**EXERCISE GOAL:** Below are some records. Output the lines from the first one through the line that holds "Opruimingsdienst Defensie (EODD).", exactly as written, with no pictures.

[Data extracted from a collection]
▶

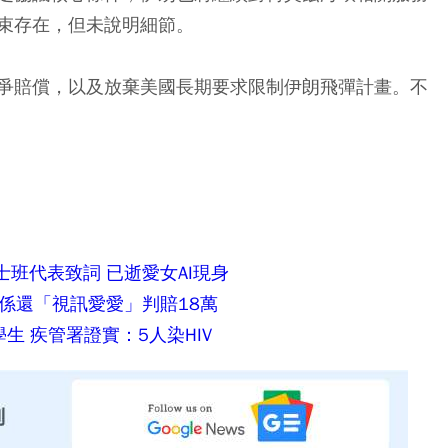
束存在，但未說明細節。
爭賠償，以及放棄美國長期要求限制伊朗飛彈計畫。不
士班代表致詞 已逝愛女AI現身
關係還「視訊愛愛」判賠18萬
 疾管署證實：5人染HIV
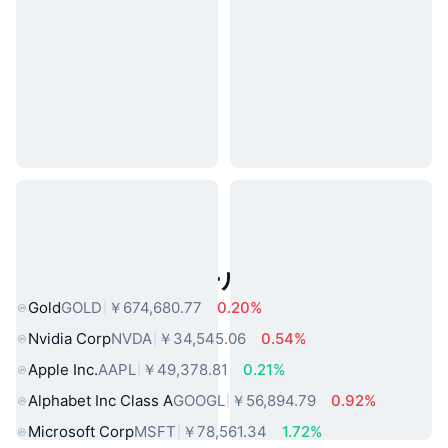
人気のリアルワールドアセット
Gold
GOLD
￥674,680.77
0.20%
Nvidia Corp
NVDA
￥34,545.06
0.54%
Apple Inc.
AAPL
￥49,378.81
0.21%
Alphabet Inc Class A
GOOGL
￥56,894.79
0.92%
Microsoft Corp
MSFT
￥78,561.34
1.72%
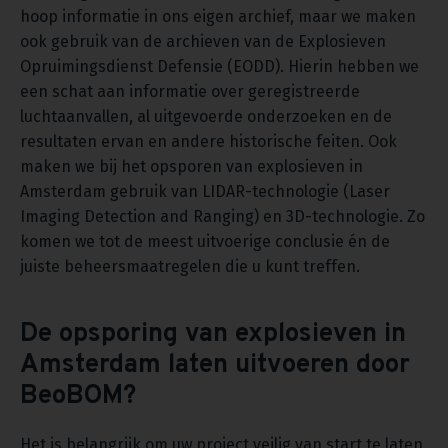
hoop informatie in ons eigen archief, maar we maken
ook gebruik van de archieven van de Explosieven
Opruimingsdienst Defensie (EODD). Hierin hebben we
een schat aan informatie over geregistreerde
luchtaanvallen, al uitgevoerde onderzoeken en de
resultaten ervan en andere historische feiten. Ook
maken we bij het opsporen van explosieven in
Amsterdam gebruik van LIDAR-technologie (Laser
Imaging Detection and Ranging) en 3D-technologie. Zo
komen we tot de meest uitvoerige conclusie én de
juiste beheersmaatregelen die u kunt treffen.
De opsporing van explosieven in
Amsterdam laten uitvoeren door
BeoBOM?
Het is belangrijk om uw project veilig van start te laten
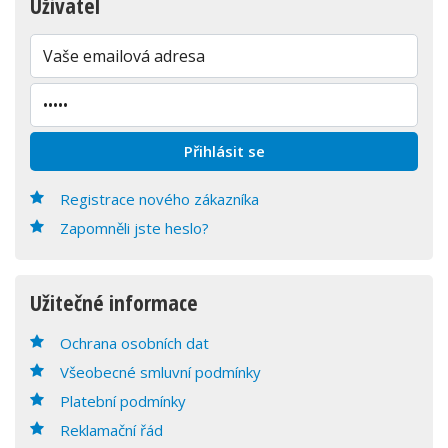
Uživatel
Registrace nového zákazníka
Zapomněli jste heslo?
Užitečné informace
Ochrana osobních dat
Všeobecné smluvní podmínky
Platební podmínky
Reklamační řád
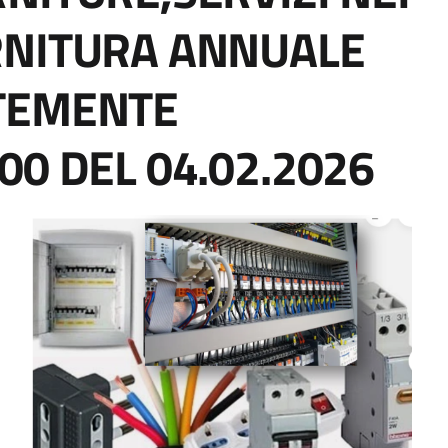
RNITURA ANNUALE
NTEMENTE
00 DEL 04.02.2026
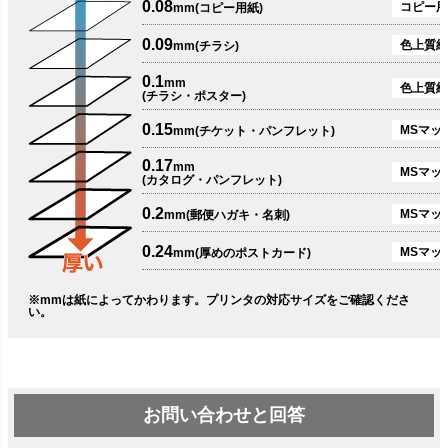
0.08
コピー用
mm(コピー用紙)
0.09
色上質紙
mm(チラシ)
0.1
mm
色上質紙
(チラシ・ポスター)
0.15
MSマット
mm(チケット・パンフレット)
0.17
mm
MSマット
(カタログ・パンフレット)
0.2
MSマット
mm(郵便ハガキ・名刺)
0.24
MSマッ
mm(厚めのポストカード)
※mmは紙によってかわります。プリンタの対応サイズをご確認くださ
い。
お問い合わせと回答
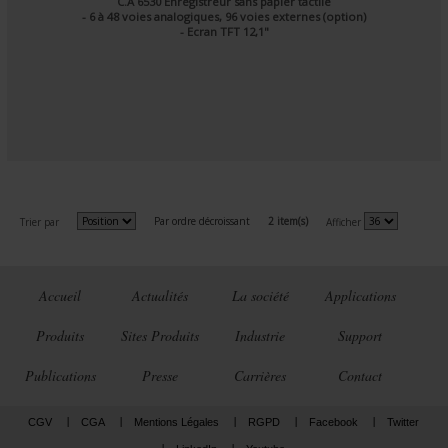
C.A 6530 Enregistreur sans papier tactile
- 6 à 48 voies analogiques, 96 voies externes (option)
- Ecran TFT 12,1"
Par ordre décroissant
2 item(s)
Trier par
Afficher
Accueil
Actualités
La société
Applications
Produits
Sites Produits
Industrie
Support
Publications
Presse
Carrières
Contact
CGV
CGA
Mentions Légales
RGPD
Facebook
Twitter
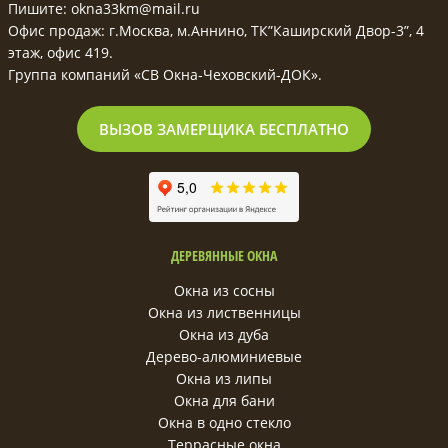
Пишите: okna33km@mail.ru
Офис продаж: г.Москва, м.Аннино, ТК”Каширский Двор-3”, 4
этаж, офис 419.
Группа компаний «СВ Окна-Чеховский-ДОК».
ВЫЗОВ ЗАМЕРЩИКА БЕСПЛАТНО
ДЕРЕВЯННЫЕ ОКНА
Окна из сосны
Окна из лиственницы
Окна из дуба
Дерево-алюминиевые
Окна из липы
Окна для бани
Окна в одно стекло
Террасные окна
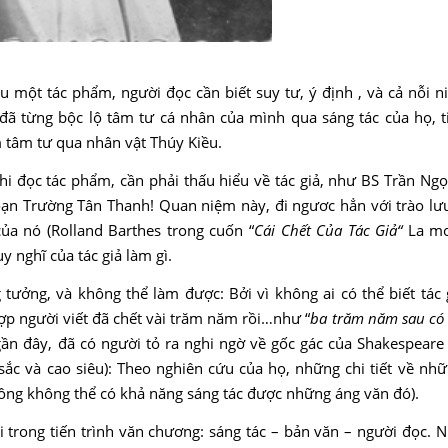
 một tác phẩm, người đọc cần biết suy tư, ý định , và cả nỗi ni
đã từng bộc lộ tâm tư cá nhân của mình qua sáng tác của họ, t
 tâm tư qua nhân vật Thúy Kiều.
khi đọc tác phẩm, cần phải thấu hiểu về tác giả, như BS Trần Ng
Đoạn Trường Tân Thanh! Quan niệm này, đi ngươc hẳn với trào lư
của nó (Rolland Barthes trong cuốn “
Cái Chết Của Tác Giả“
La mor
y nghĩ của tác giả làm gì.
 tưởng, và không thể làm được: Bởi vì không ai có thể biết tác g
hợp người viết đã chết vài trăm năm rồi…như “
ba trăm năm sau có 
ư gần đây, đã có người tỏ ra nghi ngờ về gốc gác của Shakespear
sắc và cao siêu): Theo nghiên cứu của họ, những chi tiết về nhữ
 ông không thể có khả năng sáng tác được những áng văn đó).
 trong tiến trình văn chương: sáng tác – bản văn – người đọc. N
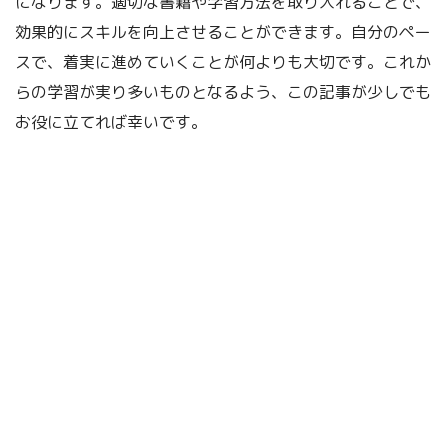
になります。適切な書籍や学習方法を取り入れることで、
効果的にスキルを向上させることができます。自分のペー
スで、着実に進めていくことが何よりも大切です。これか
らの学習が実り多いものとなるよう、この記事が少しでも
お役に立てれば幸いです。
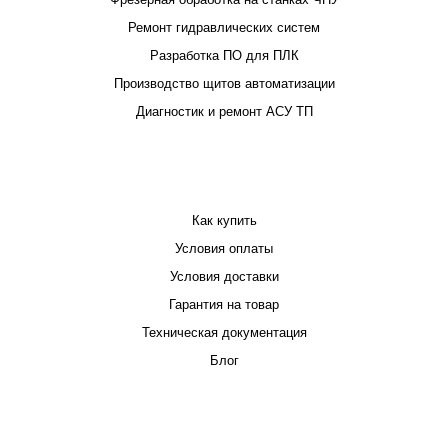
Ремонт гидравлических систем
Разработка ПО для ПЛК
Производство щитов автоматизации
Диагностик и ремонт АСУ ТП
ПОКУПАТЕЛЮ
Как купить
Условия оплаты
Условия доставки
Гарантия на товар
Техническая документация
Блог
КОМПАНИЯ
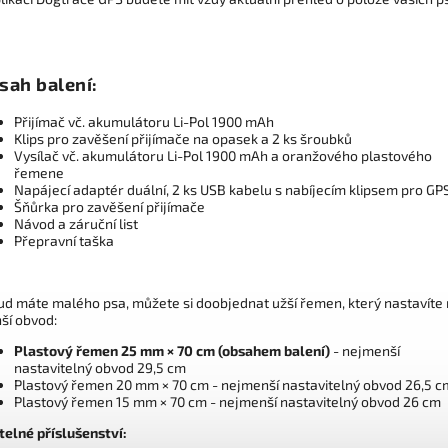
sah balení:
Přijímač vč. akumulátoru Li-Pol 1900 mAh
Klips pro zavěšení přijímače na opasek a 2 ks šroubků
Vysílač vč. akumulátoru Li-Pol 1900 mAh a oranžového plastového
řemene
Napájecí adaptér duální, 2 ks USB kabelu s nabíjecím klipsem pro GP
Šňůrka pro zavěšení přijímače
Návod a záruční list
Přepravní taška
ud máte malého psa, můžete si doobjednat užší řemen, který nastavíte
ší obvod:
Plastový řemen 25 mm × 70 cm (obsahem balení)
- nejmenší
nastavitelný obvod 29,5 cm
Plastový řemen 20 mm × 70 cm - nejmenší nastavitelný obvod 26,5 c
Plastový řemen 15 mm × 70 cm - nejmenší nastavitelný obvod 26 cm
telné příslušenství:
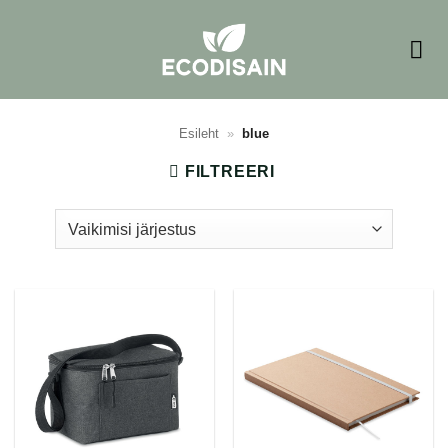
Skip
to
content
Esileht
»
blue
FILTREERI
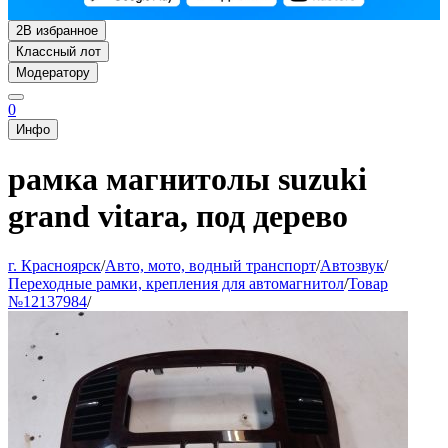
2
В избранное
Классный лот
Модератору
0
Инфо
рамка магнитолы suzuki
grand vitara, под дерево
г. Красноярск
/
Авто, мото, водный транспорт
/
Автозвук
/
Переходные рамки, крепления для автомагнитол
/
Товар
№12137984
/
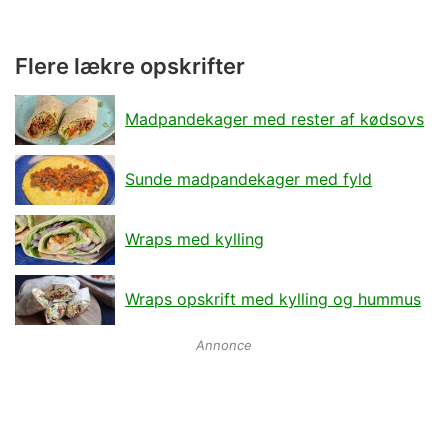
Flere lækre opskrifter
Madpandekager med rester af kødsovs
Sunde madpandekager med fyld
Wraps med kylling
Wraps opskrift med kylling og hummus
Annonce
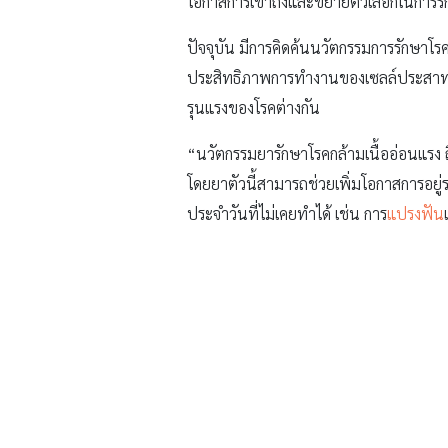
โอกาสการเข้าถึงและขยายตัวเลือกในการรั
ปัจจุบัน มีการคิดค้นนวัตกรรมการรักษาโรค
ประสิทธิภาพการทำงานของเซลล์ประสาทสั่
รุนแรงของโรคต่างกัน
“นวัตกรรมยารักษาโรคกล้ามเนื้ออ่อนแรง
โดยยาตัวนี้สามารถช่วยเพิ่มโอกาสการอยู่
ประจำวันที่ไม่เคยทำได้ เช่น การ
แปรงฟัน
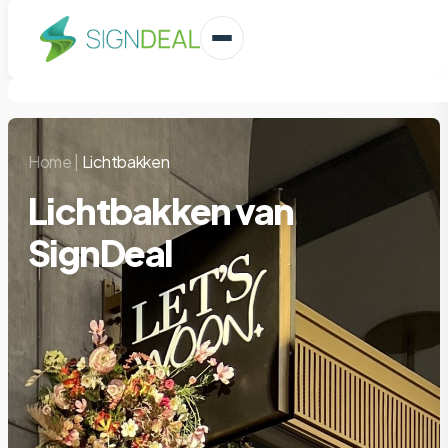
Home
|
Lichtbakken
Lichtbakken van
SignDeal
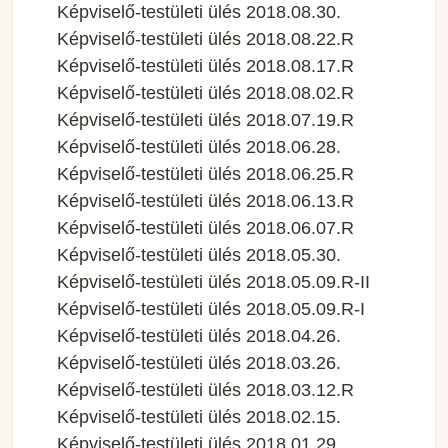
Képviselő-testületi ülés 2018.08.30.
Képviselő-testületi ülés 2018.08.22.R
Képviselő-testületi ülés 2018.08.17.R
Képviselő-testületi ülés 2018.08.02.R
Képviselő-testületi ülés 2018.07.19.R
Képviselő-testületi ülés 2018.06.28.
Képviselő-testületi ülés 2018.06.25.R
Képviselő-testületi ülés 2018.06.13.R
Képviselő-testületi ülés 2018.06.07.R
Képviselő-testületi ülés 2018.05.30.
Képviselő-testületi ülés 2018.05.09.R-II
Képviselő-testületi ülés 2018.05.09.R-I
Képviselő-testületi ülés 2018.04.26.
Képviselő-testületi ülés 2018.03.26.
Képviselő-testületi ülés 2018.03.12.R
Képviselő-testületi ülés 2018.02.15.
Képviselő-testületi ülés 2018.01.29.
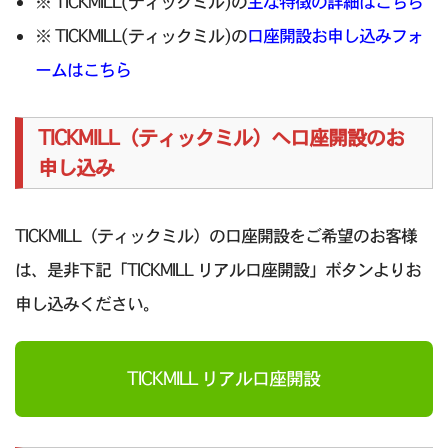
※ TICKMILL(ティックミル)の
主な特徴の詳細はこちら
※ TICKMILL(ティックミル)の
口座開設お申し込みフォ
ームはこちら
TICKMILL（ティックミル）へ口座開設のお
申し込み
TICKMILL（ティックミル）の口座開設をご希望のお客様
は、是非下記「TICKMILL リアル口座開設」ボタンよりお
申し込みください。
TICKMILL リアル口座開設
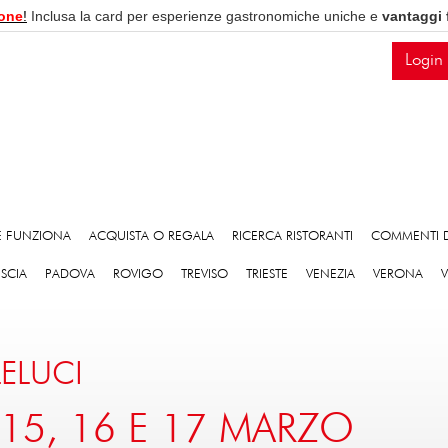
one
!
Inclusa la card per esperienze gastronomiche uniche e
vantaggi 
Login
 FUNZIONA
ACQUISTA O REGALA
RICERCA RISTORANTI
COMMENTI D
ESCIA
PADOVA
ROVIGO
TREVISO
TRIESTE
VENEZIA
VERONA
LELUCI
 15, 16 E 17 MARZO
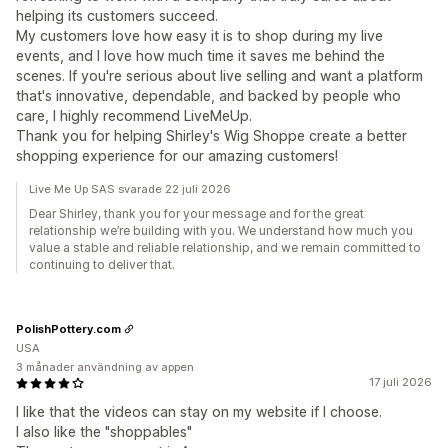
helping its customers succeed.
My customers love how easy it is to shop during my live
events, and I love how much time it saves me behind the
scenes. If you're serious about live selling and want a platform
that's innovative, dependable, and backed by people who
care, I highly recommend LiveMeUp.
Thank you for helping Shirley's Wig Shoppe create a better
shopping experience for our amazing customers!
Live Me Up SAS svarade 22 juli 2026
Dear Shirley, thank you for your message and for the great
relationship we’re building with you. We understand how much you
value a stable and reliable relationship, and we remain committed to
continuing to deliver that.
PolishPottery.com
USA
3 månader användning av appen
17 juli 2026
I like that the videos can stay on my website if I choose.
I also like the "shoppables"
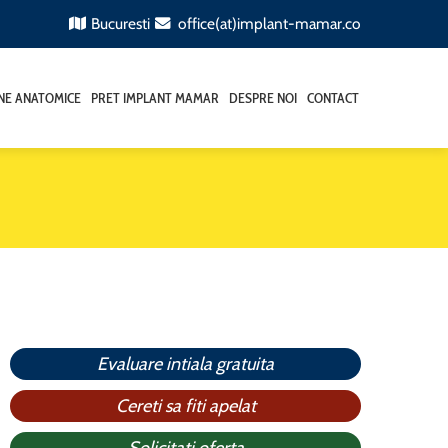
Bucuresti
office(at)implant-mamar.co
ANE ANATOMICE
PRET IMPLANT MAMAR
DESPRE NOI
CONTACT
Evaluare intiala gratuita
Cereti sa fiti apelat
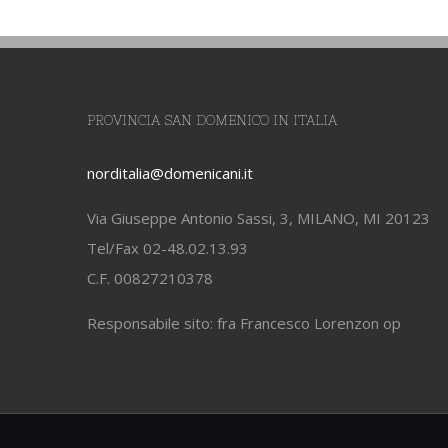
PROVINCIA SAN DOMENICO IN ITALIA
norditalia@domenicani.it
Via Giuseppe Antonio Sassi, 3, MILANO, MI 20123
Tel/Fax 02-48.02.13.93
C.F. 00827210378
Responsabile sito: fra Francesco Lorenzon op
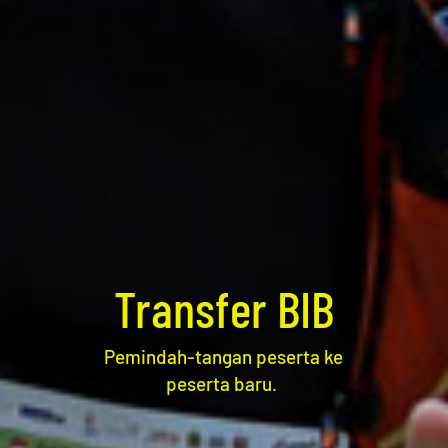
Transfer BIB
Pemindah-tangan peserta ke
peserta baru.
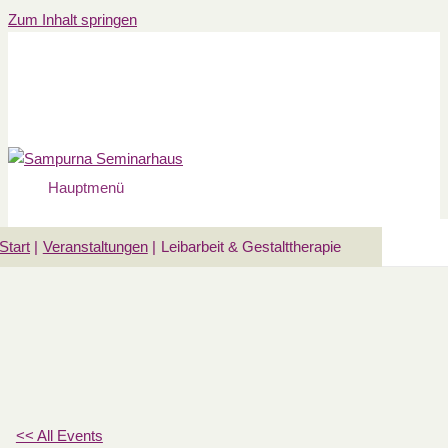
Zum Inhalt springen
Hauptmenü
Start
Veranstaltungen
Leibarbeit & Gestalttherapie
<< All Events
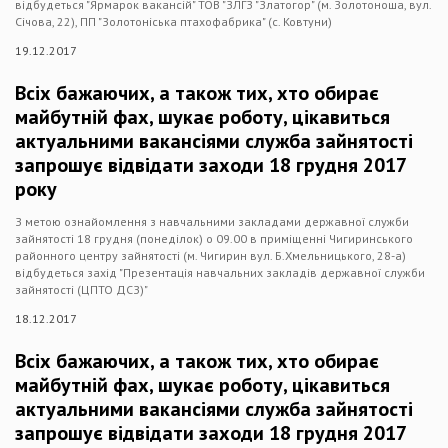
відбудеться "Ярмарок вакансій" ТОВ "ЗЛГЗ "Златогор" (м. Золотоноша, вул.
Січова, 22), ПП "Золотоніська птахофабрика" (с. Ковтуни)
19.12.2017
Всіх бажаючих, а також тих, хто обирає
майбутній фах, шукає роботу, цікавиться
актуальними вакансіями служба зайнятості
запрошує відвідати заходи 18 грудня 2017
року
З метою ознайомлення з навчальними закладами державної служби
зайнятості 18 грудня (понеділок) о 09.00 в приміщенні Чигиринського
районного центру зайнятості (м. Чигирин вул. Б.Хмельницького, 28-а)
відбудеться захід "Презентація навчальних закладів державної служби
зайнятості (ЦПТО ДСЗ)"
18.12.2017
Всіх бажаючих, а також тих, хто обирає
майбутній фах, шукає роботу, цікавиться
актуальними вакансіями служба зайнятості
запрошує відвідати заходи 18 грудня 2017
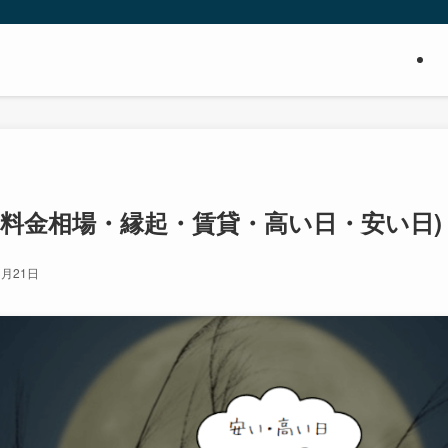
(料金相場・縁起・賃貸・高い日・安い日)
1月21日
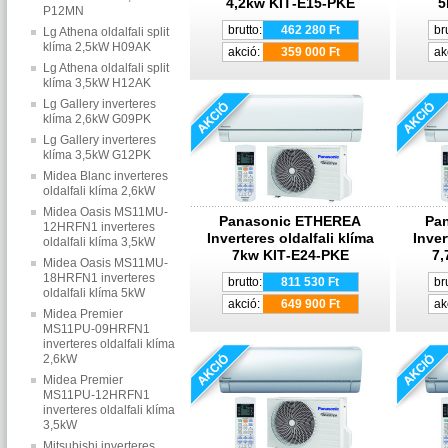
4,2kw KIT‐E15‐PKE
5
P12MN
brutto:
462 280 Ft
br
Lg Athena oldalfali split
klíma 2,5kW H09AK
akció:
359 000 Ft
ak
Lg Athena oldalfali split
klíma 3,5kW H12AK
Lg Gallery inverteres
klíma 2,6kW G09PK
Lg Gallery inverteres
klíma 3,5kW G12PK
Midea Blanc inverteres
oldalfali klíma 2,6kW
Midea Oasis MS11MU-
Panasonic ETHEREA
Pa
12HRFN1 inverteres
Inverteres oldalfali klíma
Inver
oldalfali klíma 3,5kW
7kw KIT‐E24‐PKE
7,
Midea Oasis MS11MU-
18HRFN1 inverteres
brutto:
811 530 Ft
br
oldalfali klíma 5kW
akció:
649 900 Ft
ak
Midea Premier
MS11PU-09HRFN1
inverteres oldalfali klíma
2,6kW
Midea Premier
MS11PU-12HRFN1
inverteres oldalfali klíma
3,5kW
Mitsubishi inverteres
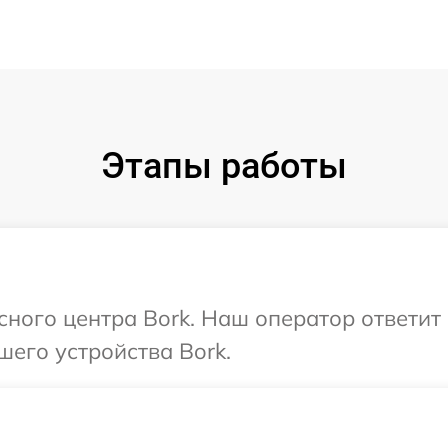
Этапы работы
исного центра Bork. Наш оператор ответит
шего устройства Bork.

◀

**EXERCISE SOLUTION:**
束存在，但未說明細節。
爭賠償，以及放棄美國長期要求限制伊朗飛彈計畫。不
士班代表致詞 已逝愛女AI現身
關係還「視訊愛愛」判賠18萬
 疾管署證實：5人染HIV
人気のリアルワールドアセット
Gold
GOLD
￥674,680.77
0.20%
Nvidia Corp
NVDA
￥34,545.06
0.54%
Apple Inc.
AAPL
￥49,378.81
0.21%
Alphabet Inc Class A
GOOGL
￥56,894.79
0.92%
Microsoft Corp
MSFT
￥78,561.34
1.72%
hoop informatie in ons eigen archief, maar we maken
ook gebruik van de archieven van de Explosieven
Opruimingsdienst Defensie (EODD). Hierin hebben we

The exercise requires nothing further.